Kathryn Hudson, the Commons standards commissioner, has launched an inquiry into whether Ian Paisley Jr failed to properly register outside interests or declare them in dealings with MPs and ministers.
Mr Paisley referred himself to Mrs Hudson last week after this newspaper disclosed that he accepted two all-expenses-paid trips to Sri Lanka before helping the state's efforts to secure a post-Brexit trade deal.
In 2015 figures showed that Mrs Hudson opened formal investigations into just one in ten complaints about MPs.
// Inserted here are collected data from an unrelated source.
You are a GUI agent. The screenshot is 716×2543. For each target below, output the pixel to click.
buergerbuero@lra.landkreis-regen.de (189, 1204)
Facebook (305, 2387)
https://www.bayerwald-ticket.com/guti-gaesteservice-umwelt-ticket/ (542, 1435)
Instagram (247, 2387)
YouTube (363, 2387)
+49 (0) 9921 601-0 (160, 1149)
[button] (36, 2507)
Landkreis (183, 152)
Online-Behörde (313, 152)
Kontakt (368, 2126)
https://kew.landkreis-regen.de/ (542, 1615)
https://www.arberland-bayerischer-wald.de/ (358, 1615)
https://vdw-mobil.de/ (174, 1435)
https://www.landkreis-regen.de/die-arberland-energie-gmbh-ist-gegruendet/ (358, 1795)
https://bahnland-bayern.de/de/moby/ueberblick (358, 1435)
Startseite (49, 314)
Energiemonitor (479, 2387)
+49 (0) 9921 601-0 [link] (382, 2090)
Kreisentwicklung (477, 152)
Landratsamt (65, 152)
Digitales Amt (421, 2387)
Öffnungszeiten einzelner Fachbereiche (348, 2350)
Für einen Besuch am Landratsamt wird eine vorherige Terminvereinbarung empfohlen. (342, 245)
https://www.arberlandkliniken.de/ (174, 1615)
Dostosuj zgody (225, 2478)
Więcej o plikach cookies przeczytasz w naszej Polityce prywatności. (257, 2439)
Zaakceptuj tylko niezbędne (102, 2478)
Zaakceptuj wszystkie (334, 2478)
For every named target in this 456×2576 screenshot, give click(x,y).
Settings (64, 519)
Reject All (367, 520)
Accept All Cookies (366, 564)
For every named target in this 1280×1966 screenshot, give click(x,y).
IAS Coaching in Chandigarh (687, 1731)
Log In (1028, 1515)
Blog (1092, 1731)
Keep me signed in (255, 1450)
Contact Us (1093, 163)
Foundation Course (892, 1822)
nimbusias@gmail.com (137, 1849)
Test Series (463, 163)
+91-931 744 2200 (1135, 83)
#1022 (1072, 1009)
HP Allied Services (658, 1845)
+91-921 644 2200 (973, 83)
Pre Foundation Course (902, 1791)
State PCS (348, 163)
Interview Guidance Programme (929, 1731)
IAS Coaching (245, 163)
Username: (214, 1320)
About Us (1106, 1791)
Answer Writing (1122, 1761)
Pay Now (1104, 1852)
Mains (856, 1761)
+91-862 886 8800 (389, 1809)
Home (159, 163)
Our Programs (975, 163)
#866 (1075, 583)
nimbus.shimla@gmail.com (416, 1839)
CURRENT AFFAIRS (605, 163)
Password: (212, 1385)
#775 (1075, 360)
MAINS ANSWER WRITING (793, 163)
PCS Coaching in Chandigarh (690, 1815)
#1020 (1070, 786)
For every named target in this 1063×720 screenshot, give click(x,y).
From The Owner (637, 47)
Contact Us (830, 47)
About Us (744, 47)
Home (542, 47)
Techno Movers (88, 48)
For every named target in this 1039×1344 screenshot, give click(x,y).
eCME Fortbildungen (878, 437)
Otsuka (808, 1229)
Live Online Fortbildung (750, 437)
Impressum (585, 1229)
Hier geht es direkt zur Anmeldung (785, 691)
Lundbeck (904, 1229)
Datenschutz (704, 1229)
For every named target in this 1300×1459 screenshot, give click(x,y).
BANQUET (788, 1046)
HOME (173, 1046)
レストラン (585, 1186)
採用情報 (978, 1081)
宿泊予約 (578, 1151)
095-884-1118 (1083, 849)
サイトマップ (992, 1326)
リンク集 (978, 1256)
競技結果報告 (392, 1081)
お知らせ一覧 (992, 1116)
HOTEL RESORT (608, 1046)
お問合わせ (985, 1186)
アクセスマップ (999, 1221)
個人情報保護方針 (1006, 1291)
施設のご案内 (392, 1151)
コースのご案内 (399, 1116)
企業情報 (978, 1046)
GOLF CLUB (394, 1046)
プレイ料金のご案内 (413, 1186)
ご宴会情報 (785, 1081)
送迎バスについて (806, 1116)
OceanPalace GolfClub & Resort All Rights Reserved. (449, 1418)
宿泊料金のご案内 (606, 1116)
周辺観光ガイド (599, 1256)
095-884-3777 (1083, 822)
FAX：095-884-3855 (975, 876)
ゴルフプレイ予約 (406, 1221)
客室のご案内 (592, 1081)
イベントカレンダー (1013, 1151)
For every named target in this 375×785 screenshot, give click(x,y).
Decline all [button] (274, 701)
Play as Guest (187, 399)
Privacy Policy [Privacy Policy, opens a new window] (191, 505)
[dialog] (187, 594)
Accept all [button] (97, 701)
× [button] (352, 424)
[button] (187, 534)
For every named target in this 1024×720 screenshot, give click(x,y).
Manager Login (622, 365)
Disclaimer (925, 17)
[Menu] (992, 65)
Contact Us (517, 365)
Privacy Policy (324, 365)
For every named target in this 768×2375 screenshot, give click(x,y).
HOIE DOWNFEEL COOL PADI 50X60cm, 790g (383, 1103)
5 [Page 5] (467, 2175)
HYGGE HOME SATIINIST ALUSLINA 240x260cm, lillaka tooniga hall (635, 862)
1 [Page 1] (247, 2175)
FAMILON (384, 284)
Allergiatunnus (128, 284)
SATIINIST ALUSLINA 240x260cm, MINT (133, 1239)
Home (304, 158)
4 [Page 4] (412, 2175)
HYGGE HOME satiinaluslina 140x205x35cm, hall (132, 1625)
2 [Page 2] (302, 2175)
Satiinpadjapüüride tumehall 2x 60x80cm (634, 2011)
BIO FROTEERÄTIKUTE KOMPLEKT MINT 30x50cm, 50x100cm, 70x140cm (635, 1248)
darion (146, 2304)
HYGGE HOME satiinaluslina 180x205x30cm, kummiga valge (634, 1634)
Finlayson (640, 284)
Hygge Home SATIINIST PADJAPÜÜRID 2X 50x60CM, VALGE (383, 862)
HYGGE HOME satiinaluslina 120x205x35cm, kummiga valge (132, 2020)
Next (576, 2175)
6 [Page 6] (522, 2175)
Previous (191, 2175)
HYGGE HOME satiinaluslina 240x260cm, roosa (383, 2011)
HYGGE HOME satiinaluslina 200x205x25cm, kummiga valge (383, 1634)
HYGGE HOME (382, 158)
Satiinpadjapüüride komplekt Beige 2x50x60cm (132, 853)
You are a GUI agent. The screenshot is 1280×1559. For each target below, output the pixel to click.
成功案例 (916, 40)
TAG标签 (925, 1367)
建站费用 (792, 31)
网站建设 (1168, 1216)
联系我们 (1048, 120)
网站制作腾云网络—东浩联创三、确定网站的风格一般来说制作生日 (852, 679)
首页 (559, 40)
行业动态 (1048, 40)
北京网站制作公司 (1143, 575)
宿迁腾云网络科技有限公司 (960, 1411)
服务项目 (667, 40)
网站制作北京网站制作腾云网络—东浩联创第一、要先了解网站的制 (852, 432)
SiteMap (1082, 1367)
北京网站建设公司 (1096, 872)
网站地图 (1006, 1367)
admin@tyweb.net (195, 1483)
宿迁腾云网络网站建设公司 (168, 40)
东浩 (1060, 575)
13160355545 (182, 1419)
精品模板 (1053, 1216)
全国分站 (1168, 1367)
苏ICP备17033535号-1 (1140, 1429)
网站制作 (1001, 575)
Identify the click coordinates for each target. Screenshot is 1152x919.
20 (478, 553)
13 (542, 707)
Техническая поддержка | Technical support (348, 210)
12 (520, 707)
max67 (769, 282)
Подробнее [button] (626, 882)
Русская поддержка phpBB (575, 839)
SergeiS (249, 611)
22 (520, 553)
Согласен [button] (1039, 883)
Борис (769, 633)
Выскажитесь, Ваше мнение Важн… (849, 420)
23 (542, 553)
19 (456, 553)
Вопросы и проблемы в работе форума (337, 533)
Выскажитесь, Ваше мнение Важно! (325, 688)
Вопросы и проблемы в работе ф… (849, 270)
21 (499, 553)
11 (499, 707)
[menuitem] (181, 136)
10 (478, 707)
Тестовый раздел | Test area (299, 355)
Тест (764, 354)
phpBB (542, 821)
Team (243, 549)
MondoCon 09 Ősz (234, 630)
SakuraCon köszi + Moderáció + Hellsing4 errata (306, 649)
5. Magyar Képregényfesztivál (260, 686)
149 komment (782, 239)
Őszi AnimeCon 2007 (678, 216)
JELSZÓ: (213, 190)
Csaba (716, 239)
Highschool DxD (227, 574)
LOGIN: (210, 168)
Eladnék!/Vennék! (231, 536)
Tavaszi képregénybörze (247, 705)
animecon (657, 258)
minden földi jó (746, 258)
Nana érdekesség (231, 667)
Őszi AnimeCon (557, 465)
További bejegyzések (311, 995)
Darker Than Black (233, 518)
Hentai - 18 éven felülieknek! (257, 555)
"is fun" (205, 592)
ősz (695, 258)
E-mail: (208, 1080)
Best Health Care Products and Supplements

In the same year she declined to take up one referral by an MP because the newspaper report that prompted the complaint failed to provide the necessary "evidence" for an inquiry.
But on Thursday, following an initial examination of the evidence, her office announced that she had opened a formal investigation into whether Mr Paisley had breached paragraph 13 of the Commons Code of Conduct.
The paragraph states: "Members shall fulfil conscientiously the requirements of the House in respect of the registration of interests in the Register of Members' Financial Interests.
"They shall always be open and frank in drawing attention to any relevant interest in any proceeding of the House or its Committees, and in any communications with Ministers, Members, public officials or public office holders."
The announcement followed concern raised by MPs that the DUP parliamentarian might be helping to broker a “back-door trade agreement” with Sri Lanka.
Transparency International, the campaign group, had said that Mrs Hudson should investigate the matter as a "top priority", following concerns that Mr Paisley has failed to declare the Sri Lankan trips in the Commons register of interests.
Documents seen by the Telegraph show that Mr Paisley took his wife and children to the country for luxury holidays in 2013.
Last week Mr Paisley posted a picture of himself alongside the Sri Lankan high commissioner, with the caption: “With Sri Lanka high commissioner to discuss NI-Sri Lanka trade deal after Brexit.”
Two days after the meeting in Parliament, Mr Paisley posted a picture of himself alongside Liam Fox, the International Trade Secretary, with whom he discussed "our trade agreements post Brexit".
Mr Paisley initially declined to answer a series of questions about the Telegraph's findings.
He later tweeted a statement from his lawyer saying: "My client totally denies the defamatory inferences arising from the article in today's Daily Telegraph including those relating to his registration obligations as an MP. He has now referred this matter, and a full explanation, to the Parliamentary Commissioner for Standards."